Когда Гриша вышел из комы, с ним рядом был я. Нет, я не сидел у его кровати неделями, просто так совпало. Когда Гриша вышел из комы, он спросил тихо: «Лиза?» Я сказал: «Гришан, как же я рад, что ты… А она, да что ей сделается, живая, нос сломала – что значит “лексус”, японцы, конечно…» Гриша меня перебил и спросил тихо: «Она?» Я понял, о чем он, и сказал честно – таков был мой приятельский долг: «Нет, Гриш, не приходила, ей плевать, понимаешь, да ты хоть понимаешь, что мог погибнуть, из-за… четыре в одном… Это была не любовь! Прости, но нет – не была». Я так сказал. Лучше горькая правда. Гриша кивнул, печально. Он уже понимал, что правда – не сладкая вата. Он уже вышел из комы – каковой любовь и является, если так разобраться.
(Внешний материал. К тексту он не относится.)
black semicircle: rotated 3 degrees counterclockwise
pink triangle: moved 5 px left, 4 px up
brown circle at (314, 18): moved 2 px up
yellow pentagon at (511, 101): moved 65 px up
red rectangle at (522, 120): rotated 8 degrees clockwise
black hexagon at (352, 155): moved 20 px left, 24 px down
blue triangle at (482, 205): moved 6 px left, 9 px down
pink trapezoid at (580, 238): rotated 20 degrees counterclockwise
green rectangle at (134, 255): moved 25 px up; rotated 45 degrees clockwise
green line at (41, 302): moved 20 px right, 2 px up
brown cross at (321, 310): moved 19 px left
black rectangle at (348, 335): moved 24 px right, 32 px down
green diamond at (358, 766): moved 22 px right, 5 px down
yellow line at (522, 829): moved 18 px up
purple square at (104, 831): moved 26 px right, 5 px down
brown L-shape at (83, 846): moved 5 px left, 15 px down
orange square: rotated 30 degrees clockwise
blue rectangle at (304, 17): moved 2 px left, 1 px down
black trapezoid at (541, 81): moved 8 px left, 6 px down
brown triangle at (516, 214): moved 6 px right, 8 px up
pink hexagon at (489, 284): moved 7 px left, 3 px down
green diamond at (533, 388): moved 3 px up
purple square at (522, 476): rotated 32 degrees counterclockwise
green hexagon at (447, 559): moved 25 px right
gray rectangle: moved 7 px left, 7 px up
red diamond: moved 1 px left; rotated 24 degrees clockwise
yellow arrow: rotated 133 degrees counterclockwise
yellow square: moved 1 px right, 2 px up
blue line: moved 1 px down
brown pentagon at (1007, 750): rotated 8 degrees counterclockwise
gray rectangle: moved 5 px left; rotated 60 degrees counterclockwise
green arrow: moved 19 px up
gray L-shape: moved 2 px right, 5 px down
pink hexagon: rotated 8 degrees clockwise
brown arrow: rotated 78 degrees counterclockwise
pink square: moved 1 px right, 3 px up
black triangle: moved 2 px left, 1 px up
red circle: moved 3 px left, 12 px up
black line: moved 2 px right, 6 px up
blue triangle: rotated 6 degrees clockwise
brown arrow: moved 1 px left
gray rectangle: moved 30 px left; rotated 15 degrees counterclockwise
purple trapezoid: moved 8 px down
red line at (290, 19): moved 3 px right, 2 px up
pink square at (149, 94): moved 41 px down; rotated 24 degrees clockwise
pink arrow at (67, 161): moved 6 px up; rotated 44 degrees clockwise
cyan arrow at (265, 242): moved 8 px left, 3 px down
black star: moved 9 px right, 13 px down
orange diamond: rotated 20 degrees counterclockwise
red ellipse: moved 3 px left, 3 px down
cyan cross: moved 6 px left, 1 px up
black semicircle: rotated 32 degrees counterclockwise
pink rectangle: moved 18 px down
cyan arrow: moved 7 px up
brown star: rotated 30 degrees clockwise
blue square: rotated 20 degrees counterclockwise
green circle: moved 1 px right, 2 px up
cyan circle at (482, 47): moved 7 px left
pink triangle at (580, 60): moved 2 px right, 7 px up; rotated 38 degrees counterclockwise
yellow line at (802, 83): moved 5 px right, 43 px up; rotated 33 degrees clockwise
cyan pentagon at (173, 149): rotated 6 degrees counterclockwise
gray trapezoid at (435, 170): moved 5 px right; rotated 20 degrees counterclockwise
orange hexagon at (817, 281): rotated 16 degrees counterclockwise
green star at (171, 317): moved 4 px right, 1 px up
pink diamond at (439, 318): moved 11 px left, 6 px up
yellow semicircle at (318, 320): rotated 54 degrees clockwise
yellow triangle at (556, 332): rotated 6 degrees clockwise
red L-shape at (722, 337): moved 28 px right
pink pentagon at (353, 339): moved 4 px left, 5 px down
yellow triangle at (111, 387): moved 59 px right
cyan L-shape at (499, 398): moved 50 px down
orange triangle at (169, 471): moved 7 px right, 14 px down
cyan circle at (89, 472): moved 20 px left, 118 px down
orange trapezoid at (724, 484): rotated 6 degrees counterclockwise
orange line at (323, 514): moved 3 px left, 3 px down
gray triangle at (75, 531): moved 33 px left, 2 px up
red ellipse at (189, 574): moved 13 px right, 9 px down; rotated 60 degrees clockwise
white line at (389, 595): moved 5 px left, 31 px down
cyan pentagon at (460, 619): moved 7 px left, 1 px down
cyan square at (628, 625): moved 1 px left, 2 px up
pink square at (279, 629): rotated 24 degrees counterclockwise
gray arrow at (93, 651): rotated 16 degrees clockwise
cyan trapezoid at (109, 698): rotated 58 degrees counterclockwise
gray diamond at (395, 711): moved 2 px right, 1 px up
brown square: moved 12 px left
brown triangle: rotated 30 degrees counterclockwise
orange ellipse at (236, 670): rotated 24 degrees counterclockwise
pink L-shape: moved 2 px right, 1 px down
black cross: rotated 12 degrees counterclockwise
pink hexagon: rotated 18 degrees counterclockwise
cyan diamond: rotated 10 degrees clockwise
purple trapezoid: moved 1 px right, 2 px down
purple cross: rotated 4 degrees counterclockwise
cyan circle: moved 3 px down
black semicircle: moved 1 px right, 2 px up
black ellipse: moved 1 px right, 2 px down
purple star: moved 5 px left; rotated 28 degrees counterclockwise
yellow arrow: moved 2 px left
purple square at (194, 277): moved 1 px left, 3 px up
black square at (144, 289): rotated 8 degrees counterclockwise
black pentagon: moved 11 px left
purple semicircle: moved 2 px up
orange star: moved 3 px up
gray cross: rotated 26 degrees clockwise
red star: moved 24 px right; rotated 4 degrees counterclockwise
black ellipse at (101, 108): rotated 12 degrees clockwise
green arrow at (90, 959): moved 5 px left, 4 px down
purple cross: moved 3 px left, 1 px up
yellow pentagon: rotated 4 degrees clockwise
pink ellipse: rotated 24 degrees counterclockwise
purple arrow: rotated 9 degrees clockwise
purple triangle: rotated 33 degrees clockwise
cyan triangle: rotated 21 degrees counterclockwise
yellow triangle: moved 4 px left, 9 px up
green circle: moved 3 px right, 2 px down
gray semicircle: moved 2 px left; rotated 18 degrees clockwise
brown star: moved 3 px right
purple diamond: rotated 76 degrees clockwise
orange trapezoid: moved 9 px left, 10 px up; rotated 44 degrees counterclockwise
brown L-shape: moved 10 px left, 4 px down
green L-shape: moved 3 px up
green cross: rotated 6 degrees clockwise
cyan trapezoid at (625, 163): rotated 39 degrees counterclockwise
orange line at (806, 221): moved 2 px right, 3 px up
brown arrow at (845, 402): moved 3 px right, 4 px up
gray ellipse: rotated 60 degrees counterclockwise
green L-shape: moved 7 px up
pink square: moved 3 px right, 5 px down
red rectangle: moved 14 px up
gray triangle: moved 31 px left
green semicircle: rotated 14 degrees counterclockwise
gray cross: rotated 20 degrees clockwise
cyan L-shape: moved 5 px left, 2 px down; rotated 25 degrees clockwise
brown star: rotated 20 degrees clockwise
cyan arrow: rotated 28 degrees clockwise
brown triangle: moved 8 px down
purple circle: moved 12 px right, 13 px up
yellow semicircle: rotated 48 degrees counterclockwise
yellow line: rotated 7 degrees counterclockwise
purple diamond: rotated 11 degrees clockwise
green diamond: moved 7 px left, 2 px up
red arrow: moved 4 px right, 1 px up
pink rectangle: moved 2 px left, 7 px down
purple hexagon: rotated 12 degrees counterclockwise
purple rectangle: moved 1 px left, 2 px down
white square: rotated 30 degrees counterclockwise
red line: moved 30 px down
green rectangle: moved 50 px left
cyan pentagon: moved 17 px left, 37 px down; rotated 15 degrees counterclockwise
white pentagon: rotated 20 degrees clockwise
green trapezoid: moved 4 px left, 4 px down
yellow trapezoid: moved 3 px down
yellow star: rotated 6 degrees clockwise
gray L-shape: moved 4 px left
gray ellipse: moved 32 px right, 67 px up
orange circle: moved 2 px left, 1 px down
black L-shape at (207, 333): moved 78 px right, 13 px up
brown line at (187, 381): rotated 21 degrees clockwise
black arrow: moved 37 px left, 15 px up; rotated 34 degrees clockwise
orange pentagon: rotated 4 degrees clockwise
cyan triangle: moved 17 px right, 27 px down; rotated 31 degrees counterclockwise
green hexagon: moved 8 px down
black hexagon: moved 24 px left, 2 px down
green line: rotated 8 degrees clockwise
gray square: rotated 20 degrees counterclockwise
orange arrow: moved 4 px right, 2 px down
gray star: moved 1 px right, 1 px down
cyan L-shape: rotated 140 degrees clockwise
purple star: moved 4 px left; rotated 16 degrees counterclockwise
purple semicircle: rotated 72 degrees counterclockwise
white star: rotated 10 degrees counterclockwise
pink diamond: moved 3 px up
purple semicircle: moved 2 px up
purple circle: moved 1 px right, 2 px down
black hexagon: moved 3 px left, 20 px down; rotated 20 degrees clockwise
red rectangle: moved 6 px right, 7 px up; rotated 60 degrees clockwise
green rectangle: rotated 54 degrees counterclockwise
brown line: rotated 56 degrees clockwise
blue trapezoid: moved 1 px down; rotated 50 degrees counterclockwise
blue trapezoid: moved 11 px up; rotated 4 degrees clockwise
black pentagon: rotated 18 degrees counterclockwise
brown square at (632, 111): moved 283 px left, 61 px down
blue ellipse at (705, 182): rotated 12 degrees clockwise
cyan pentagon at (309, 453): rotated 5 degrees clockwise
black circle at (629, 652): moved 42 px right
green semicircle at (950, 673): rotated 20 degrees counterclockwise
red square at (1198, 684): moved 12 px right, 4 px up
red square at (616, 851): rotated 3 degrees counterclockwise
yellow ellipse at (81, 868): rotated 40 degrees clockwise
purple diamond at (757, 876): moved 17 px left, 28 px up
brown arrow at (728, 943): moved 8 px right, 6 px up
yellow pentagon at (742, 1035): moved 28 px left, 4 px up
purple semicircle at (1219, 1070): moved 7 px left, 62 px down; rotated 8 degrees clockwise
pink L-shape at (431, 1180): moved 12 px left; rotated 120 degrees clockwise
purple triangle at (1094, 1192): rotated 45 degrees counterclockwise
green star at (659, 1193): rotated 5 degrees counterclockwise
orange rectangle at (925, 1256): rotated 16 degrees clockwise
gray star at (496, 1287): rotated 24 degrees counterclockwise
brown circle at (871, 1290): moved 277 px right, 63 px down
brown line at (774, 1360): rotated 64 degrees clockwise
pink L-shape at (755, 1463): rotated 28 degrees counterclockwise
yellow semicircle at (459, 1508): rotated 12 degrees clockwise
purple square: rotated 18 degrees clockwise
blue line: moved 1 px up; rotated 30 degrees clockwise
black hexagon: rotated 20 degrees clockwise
Мы помолчали, готично. Потом я спросил Гришу: «Слушай, ну и как было – там, в коме?» Интересно же. Я драматург и обязан интересоваться такими вещами, тем более когда такая возможность. Гриша сказал, что ему там – в коме – понравилось. Я удивился. И спросил Гришу: «Ну и… что ты там видел?» Гриша сказал: «Рай». Я выдержал паузу – не специально, так получилось – очень уж это было как-то все… Рай. Ничего себе. После паузы я спросил Гришу: «Ну, и… что там? В раю?» Гриша с трудом пожал плечами, поломанными. И сказал: «Ну, там… Сад».

Гриша потом выздоровел. А я вот наоборот – заболел. Все это произвело на меня сильное впечатление. Я потом много раз расспрашивал Гришу про этот сад – про рай. Но подробности были скупыми. Гриша сказал, что в самом раю не был – что, в общем, неудивительно, ведь он работал в русском кино. Но он видел рай. Через забор. Не очень высокий такой забор, там. Так сказал Гриша. Все это произвело на меня очень сильное впечатление. Я сначала стал думать про это. Все время. Потом я стал видеть во сне. Сад. Иногда во сне я даже слышал шум. Там был ветер, в саду, и деревья шумели. Я понимал, что мне не видать рая – я ведь тоже работаю в русском кино. И это, наверное, уже нельзя изменить. Но можно ведь – так я однажды подумал – сделать сад. Не там, а тут. Тут.

Как раз в это время я удачно продал сценарий. Комедии. Раньше у меня не получалось продавать сценарии комедий – получалось продавать только драмы, потому что всем нужны драмы, все хотят видеть, как другие страдают, шестнадцать серий подряд. Комедии тоже нужны всем, но комедии тупые, бессмысленные, а у меня, на беду, получались со смыслом – а такая комедия, как известно, довольно быстро, сразу после завязки, перестает быть комедией и становится трагедией, а трагедии никому не нужны, попробуйте успешно продать трагедию, кто ее купит – никто. И вдруг повезло. Мне встретился один продюсер, который искал комедию со смыслом. У меня такая как раз была, пылилась на полке, давно, безнадежно, как томик писем Дзержинского, кто снимет с полки – никто. А тут вдруг снял с полки и сразу продал – чудо. Чуть позже я, правда, узнал, что никакое не чудо – продюсер искал комедию со смыслом, чтобы показывать на примере своим ученикам в киношколе, как не надо писать. Как бы то ни было, в руки ко мне попали, можно сказать, легкие деньги. И я решил со­здать сад. Тот, который видел во сне. Рай с невысоким забором.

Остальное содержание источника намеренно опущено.